Corazones
Jorge Valencia*
El corazón es un músculo memorioso. Se contrae y se dilata como en un esfuerzo exhaustivo por atraer las imágenes que se le disipan en medio de la sangre que chupa y expulsa permanentemente. Es un músculo memorioso y en constante esfuerzo por retener las imágenes significativas. Un día se detiene abruptamente. Es porque se extasió con un recuerdo.

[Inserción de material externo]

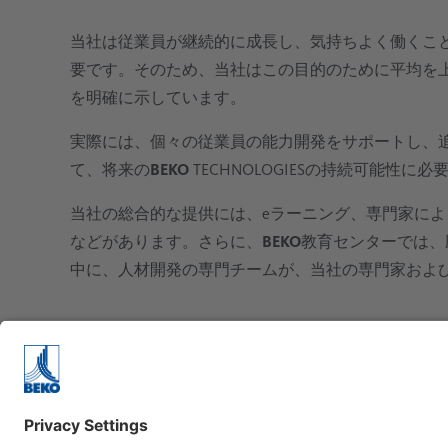
当社は従業員が継続的に成長し、気持ちよく働くこ
要です。そのため、当社はこの目的のために平均を
を明確に示しています。
実際には、個々の従業員の能力開発をサポートし、
て、将来の
BEKO
TECHNOLOGIESの持続可能性
当社の総合的な提供には、eラーニング、専門家によ
などがあります。さらに、
BEKO
教育センターでは、
中に、人材開発の専門チームが、当社の専門家およ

Morirse de un ataque al corazón es un motivo justificado. Todos nacemos con un número preciso de latidos que ni las caminatas aumentan ni los cigarros disminuyen. Hay corazones que duran un año; otros, más de cien. Quizá no sea el ejercicio ni el vicio, sino el exceso de estímulos amorosos lo que lo debilita. Alguien que ama mucho, muere rápido. Los ancianos se quedan sin cónyuge ni padres ni otro familiar que un bisnieto comprometido. Morirse viejo pareciera significar haber querido poco. O haber querido mucho, pero a ritmo semilento. En una carrera de resistencia en la que no hay más compañía que la soledad.

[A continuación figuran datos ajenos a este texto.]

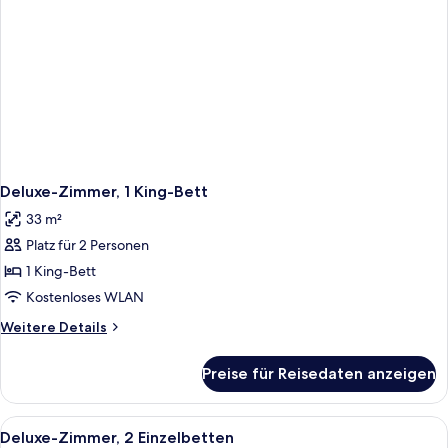
Deluxe-Zimmer, 1 King-Bett
33 m²
Platz für 2 Personen
1 King-Bett
Kostenloses WLAN
Weitere
Weitere Details
Details
für
Preise für Reisedaten anzeigen
Deluxe-
Zimmer,
1 King-
Alle
Ein Hotelzimmer mit zwei Betten, eine
2
Bett
Deluxe-Zimmer, 2 Einzelbetten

La emperatriz Carlota de México vivió 86 años para sufrir el fracaso de su regencia impostada. Lapso durante el cual tuvo tiempo de sobra para lamentar la muerte de su marido, el emperador, el derrumbe de su propia realeza y la transformación del mundo en un lugar extraño y hostil. La demencia le proporcionó el único impulso para los latidos de su corazón atribulado, encerrada en el castillo de Bouchot.
Nadie lo sabe… El corazón “tiene razones que la razón desconoce”, dijo el filósofo Pascal. El corazón es un músculo memorioso y autónomo: se inclina por decisiones que no parecen las idóneas o hacia personas que no resultan las que convienen. Inclinados por un sentimiento avasallante, Romeo y Julieta pagaron con su propia vida el deseo de posesión de la persona amada y se convirtieron en arquetipos de los amorosos. Murieron jóvenes, víctimas de la adversidad.
Los cardiólogos son intérpretes contemporáneos del equilibrio sistémico de una persona, a través del estudio de su corazón. Deberían trabajar de forma colegiada con psicólogos. Una cirugía a corazón abierto es un análisis “in situ” de la conducta amorosa de alguien.
Los donantes de corazón transfieren sus afectos y sus odios al destinatario del órgano respectivo. Muchas ficciones han elucubrado el tema. Más allá de la especulación estética, el corazón es un motor que produce la vida y es susceptible de un traspaso. Los donantes perpetúan discretamente su existencia en el cuerpo de un tercero.
Un músculo tan pequeño ha sido objeto de misterio y atracción. La obsidiana de los pueblos americanos quiso vincularlo con los dioses. Tal vez se trate de una parte de la naturaleza de la deidad.
La vida está asociada a la perseverancia de sus latidos. A la discreción de su esencia.